BEGIN Records for the exercise

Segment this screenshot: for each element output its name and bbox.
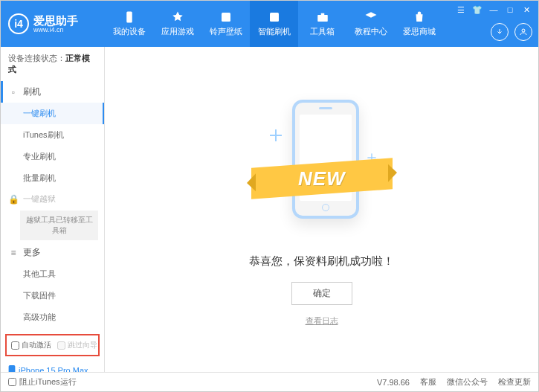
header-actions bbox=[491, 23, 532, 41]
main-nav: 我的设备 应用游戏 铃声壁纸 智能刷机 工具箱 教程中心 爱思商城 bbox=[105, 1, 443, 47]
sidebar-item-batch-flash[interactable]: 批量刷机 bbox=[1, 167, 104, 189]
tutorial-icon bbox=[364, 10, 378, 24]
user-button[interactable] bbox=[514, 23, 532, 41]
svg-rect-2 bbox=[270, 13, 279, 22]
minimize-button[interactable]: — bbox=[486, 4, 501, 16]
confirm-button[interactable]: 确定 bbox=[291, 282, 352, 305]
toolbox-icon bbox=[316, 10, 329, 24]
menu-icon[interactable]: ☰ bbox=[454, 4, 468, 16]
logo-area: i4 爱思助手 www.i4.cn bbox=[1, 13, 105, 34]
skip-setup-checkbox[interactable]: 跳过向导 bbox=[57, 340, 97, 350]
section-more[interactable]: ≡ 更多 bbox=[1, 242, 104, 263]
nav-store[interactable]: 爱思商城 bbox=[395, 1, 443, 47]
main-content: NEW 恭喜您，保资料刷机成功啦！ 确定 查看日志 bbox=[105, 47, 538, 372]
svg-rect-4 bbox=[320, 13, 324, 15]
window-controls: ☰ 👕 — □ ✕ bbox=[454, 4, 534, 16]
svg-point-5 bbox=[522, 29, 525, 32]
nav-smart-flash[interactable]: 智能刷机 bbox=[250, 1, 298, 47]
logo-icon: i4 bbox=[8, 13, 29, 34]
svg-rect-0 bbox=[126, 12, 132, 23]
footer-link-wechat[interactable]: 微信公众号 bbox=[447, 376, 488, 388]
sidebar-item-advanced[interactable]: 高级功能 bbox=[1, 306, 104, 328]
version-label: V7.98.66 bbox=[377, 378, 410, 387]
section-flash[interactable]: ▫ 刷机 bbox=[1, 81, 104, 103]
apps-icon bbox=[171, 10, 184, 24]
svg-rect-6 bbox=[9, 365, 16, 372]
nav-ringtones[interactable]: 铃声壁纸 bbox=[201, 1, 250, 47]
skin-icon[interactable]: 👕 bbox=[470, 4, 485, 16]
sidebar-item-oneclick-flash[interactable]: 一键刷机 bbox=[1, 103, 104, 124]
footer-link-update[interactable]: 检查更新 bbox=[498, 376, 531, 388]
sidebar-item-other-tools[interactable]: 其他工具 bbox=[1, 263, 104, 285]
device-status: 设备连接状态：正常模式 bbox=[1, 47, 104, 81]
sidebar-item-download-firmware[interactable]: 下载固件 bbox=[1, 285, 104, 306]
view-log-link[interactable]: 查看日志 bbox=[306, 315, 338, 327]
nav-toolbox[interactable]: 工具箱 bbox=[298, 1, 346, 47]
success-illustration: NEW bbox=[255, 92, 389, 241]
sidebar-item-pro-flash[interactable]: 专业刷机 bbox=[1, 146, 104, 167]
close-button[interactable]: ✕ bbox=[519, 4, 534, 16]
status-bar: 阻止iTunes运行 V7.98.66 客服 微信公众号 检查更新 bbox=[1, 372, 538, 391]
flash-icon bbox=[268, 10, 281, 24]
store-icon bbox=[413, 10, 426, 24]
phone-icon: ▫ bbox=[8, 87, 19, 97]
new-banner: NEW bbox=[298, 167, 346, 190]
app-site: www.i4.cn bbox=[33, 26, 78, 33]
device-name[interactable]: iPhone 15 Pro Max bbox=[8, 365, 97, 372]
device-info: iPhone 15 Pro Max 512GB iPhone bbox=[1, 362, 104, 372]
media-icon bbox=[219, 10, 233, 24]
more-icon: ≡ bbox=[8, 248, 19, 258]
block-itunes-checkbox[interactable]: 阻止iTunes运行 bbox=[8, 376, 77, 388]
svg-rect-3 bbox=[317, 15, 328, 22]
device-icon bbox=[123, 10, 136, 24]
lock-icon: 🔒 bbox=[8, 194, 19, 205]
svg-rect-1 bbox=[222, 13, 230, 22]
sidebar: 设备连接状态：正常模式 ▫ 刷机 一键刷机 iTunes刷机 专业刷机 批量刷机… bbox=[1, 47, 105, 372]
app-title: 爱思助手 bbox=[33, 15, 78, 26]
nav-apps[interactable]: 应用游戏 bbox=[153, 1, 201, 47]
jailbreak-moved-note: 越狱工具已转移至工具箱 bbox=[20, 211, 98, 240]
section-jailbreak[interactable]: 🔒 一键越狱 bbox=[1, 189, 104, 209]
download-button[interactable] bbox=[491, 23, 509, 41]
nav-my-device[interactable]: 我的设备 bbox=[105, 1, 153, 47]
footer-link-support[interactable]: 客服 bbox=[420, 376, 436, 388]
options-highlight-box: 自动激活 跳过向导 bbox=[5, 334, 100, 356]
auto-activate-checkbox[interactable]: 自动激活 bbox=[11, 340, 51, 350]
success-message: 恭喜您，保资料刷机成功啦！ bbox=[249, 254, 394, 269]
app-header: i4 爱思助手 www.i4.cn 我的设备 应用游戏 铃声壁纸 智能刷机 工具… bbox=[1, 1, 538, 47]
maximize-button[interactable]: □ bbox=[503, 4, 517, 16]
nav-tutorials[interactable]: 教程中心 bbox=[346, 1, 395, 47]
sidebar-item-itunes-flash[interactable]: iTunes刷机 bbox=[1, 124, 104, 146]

END Records for the exercise
BEGIN Records for the exercise

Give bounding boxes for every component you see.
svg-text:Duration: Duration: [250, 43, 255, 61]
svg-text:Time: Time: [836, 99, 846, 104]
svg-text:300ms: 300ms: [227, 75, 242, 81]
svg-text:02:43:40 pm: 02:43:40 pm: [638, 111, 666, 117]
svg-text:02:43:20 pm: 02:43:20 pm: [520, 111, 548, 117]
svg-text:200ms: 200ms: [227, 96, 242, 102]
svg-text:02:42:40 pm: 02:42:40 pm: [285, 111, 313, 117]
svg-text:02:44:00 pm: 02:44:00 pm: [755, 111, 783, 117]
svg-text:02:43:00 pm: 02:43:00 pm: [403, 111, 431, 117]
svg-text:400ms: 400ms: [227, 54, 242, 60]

END Records for the exercise

## The task
Find every line in the entries that includes the word "铃声壁纸", then state how many there are and nothing else.

## Exercise answer
3